Measures in place: Measles kills four in Balochistan

Fourth polio virus case surfaces in the province


Our Correspondent July 05, 2015
Fourth polio virus case surfaces in the province. PHOTO: REUTERS

QUETTA: At least four people, including a father and a daughter, died of measles in the Killi Aho Gho area of Mashkel district, Washuk on Saturday.

Balochistan Health Secretary Noorul Haq Baloch has confirmed the deaths in Mashkel and said a health team has been ordered to carry out a vaccination programme there.

According to DHO Washuk Abdul Sammad, the victims were identified as Nadir Ali, his daughter Samana and two females. Nadir Ali was working on the Pak-Iran border at zero-point as trader.

Abdul Nabi Reki, a resident of Mashkel, told The Express Tribune that the Mashkel tehsil of Washuk district is suffering from a lack of basic health facilities. “The DHO came to our area on instructions of the health secretary but he sat in the Basic Health Unit and then left. He did not visit the Killi Aho Gho area,” he said.

Residents of Mashkel demanded emergency vaccination by the health authorities in the area. Mashkil is located along the Pakistan and Iran border.

Polio case

In the Pashtunabad neighbourhood of Quetta, a four-year-old boy has contracted the crippling polio disease in the provincial capital of Balochistan. An official of the Emergency Operation Centre (EOC) Balochistan confirmed the news on Thursday. The number of such cases reached a total of four in Balochistan and 26 in Pakistan during the year 2015.

Coordinator of the the EOC Balochistan, Dr Syed Saifur Rehman, says the victim was confirmed as a 57-month-old Sharifullah s/o Abdul Khaliq. He did not receive a single dose of anti-polio drop after his parents refused to do so, citing religious grounds. The affected child is a resident of Metha Chowk in Pashtunabad Union Council 11-B.

“The parents were approached eight times after they refused to administer polio drops to their children,” he said. The parents of this affected child refused because they believed the drops were made of pig meat and would destroy the fertility of the children.

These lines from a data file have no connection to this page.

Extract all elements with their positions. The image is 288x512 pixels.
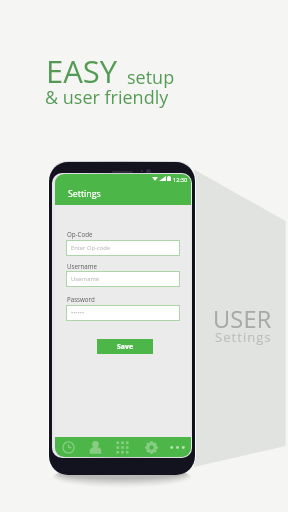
staticText: Username bbox=[71, 275, 100, 283]
staticText: Settings bbox=[215, 328, 272, 346]
button[interactable]: Apps bbox=[110, 437, 137, 457]
staticText: Save bbox=[117, 342, 133, 351]
staticText: •••••• bbox=[71, 309, 85, 317]
staticText: USER bbox=[213, 303, 272, 335]
button[interactable]: Settings bbox=[137, 437, 164, 457]
button[interactable]: More bbox=[164, 437, 191, 457]
staticText: Settings bbox=[68, 188, 101, 200]
staticText: Op-Code bbox=[67, 230, 93, 238]
button[interactable]: Profile bbox=[83, 437, 110, 457]
staticText: Password bbox=[67, 295, 95, 303]
staticText: setup bbox=[127, 65, 175, 90]
staticText: & user friendly bbox=[45, 85, 169, 110]
button[interactable]: Save bbox=[97, 339, 153, 354]
staticText: Enter Op-code bbox=[71, 244, 110, 252]
staticText: 12:30 bbox=[173, 176, 188, 184]
button[interactable]: Recent bbox=[55, 437, 83, 457]
staticText: EASY bbox=[46, 50, 118, 92]
staticText: Username bbox=[67, 262, 97, 270]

“These parents’ mistakes are destroying the careers and lives of children,” Dr Syed Saifur Rehman said. “These parents are putting the lives of children at risk when they refuse to administer anti-polio drops,” he said.

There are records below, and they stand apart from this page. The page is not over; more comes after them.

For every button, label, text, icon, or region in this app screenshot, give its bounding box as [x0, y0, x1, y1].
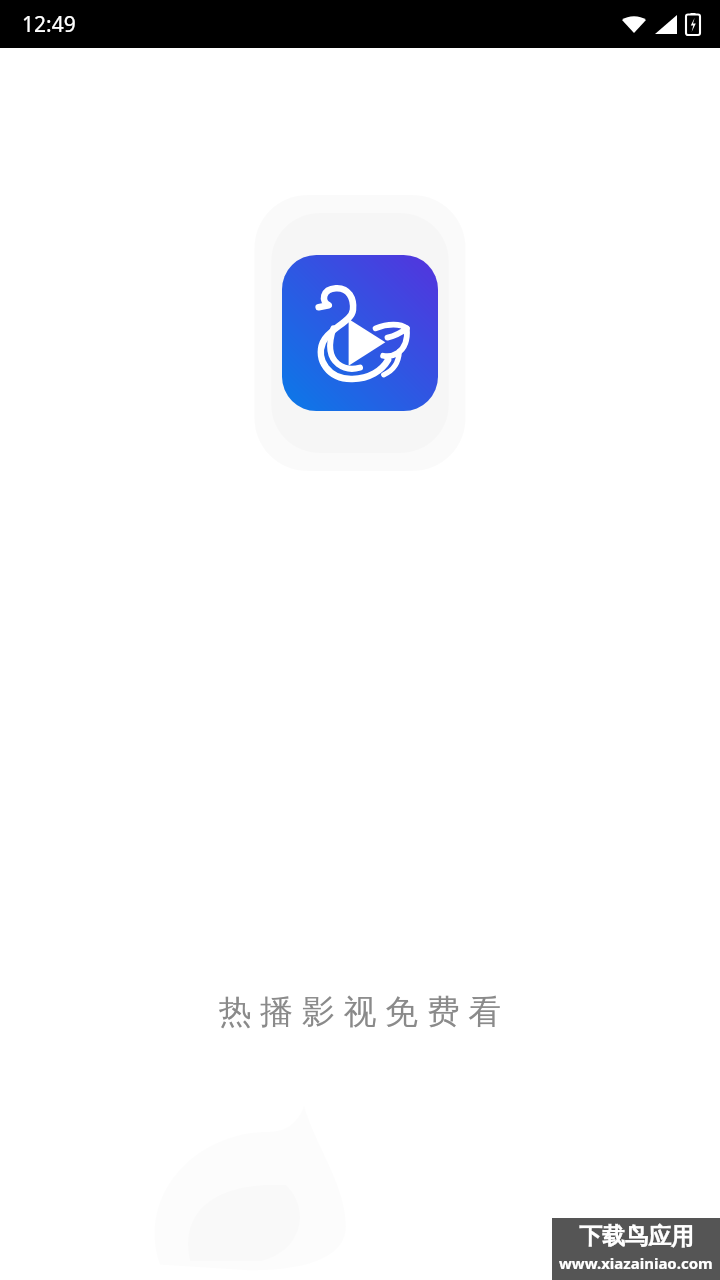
button[interactable]: App logo: [282, 255, 438, 411]
staticText: 下载鸟应用: [579, 1222, 694, 1251]
staticText: 热 播 影 视 免 费 看: [0, 988, 720, 1033]
staticText: 12:49: [22, 10, 76, 39]
staticText: www.xiazainiao.com: [559, 1253, 713, 1273]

It was the second such case in Pashtunabad while the other two were reported in the Loralai and Qila Abdullah districts.

As many as four cases of wild polio virus were reported in Balochistan while the total number of cases reached 26 in Pakistan. The country accounts for more than 90 per cent cases of poliovirus worldwide.

Published in The Express Tribune, July 5th, 2015.